This past week saw a hodgepodge of ICT-related issues. We start off with a long-standing software error affecting the credit and debit cards of some unlucky postcode related TriMet transit passengers in Portland, Oregon.
TriMet Ticketing Machine Software Error Flags Credit and Debit Cards as Fraudulent
For years, officials at Portland, Oregon’s, metro TriMet bus, light rail and commuter rail transit system have been trying to deter thieves using stolen credit and debit cards from purchasing TriMet transit tickets as a way to quickly cash in on their theft before a card is reported stolen. According to a 2011 story at the Oregonian, the thieves' modus operandi is using a stolen card to purchase an $88 TriMet pass at a ticket machine, then selling them for huge discounts in a thriving local black market. The fraud costs the transit system tens of thousands of dollars, the article says, because TriMet has made transactions using plastic so easy that “credit processor Visa requires it to cover the cost of every ticket purchased with a stolen credit card.” In 2012, Visa charged back US $95 389 for fraudulent transactions.
Many legitimate purchasers of TriMet tickets have been feeling the effects of the fraudulent activity as well. For the past several years, a large number of TriMet transit riders have been complaining that when they used their credit or debit cards to purchase a ticket, the purchases were not only declined, but their banks put security freezes on their cards out of fear that they had been stolen. Sometimes the banks would even cancel the cards outright, another story in the Oregonian reported last week.
When riders complained to TriMet about the issue, transit officials told the riders that they needed to talk to their banks about it, not them. The Oregonian stated that, “TriMet assumed problems with riders having cards suspended and cancelled were the result of banks using proprietary fraud filters to stop thieves.”
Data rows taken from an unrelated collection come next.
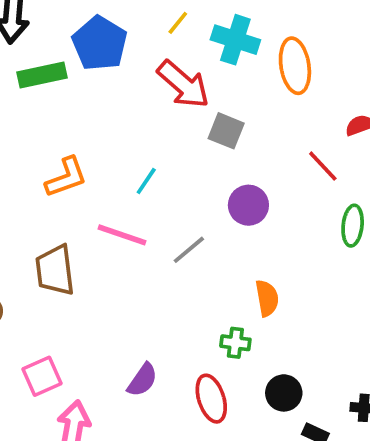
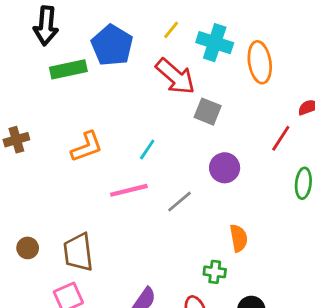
red line: (323, 166) -> (281, 138), turned 76
pink line: (122, 235) -> (129, 190), turned -33
brown trapezoid: (55, 270) -> (78, 252), moved

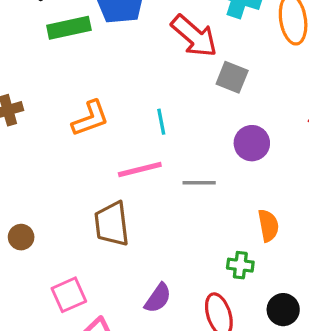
cyan line: (147, 150) -> (161, 122), turned -45
gray line: (180, 202) -> (199, 183), turned 40
brown trapezoid: (78, 252) -> (112, 224), moved

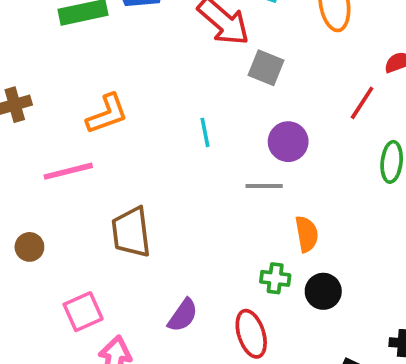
cyan line: (161, 122) -> (205, 132), moved
pink line: (140, 170) -> (68, 171), moved
gray line: (199, 183) -> (264, 186), moved
black circle: (283, 310) -> (323, 291), moved

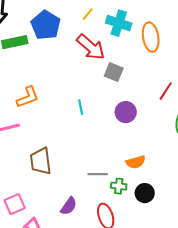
gray line: (264, 186) -> (98, 174), moved
orange semicircle: (307, 234) -> (136, 162), turned 84

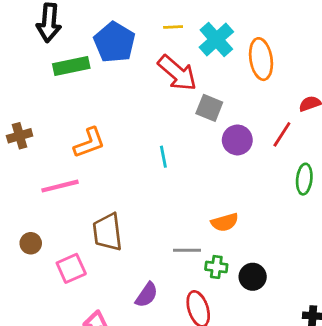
yellow line: (88, 14) -> (173, 27), turned 48
cyan cross: (119, 23) -> (216, 39), turned 30
purple circle: (126, 112) -> (237, 140), moved
orange semicircle: (136, 162) -> (225, 222), moved
pink square: (15, 204) -> (71, 268), moved

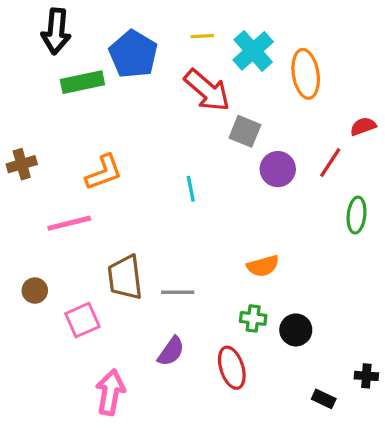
gray line: (187, 250) -> (178, 292), moved

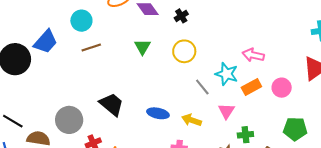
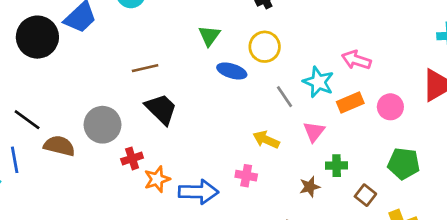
brown line: (91, 48) -> (145, 68), moved
blue ellipse: (158, 113) -> (232, 71), moved

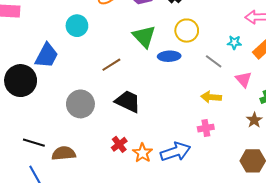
green triangle: (209, 36) -> (144, 36), size x1.4
brown line: (145, 68) -> (111, 65), moved
cyan star: (318, 82) -> (234, 42), size x0.6
gray circle: (103, 125) -> (80, 104), moved

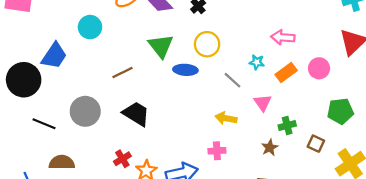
black line: (34, 143) -> (44, 124), moved

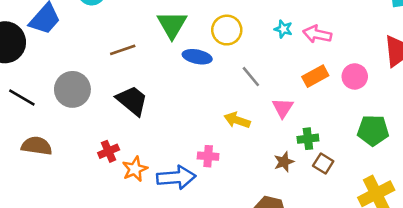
cyan star: (257, 62) -> (283, 29), moved
brown square: (316, 144) -> (323, 163), moved
pink cross: (217, 151) -> (208, 156), moved

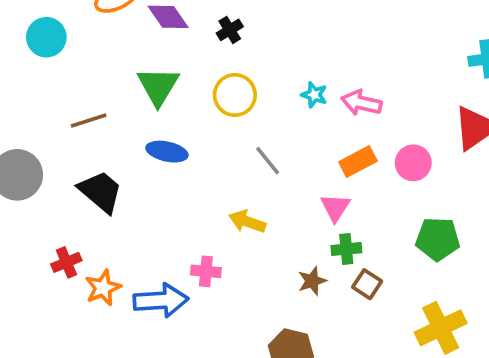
blue ellipse: (197, 57) -> (167, 152), moved
pink triangle: (283, 108) -> (335, 207), moved

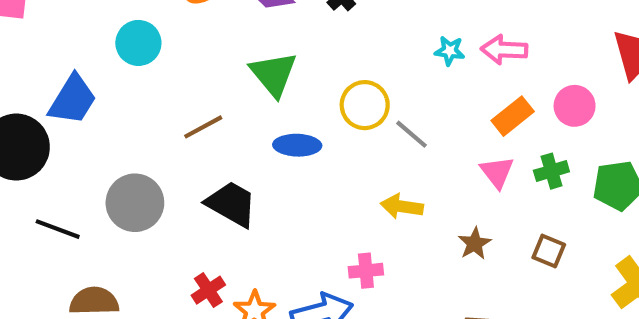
yellow circle: (235, 95) -> (365, 105), moved
green cross: (346, 249) -> (551, 171), moved
brown star: (312, 281) -> (475, 243), moved

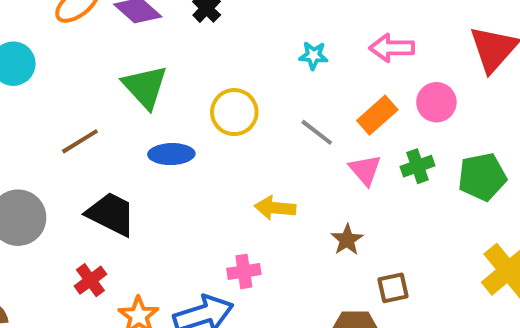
pink arrow: (504, 50) -> (392, 48), moved
gray line: (412, 134) -> (317, 132), moved
brown square: (549, 251) -> (393, 288), moved, turned -32
red cross: (208, 290) -> (90, 280), moved

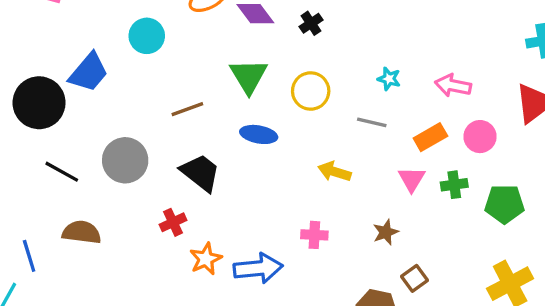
yellow circle: (234, 112) -> (311, 91), moved
gray line: (317, 132) -> (372, 122), moved, turned -36
yellow arrow: (275, 208) -> (334, 172), moved
pink cross: (244, 271) -> (314, 235), moved
brown square: (393, 288) -> (414, 278), turned -35

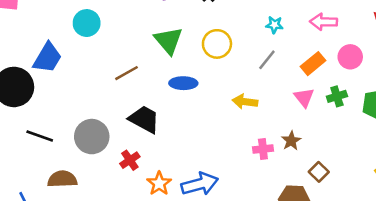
gray line: (372, 122) -> (267, 60), turned -55
gray circle: (125, 160) -> (92, 137), moved
pink cross: (314, 235) -> (263, 149), moved

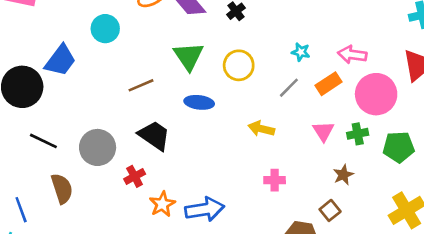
pink circle: (350, 57) -> (376, 94), size x1.6
orange rectangle: (313, 64) -> (329, 84), moved
brown star: (291, 141) -> (343, 175), moved
brown semicircle: (62, 179) -> (62, 188), turned 68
A classic case of what Oscar Wilde said about assumptions: “When you assume, you make an ass out of u and me.”
What was really behind the false positives? A software error in TriMet’s 215 ticketing machines was flagging the credit and debit cards of riders with a certain zip code as being stolen. This was happening 1000 to 2000 times a month over the past five years, Portland television station KATU reported. The error was finally discovered this January. “A data field was passing something other than TriMet's zip code, causing banks to flag the transactions as risky,” the Oregonian reported.
A TriMet official was quoted in the paper as saying, “After addressing [the error], fraud declines for credit cards users at our TVMs decreased significantly from 4 percent to 0.3 percent.”
TriMet issued a roundabout apology for the error, which was buried in a press release detailing the steps the transit agency is taking to reduce another issue angering its ridership, namely the notorious unreliability of its ticketing machines. TriMet suggests in its release that until machine reliability is improved (hopefully this summer), riders should not depend on the machines to purchase a single ticket at the station, but to instead carry a book of pre-bought tickets just in case.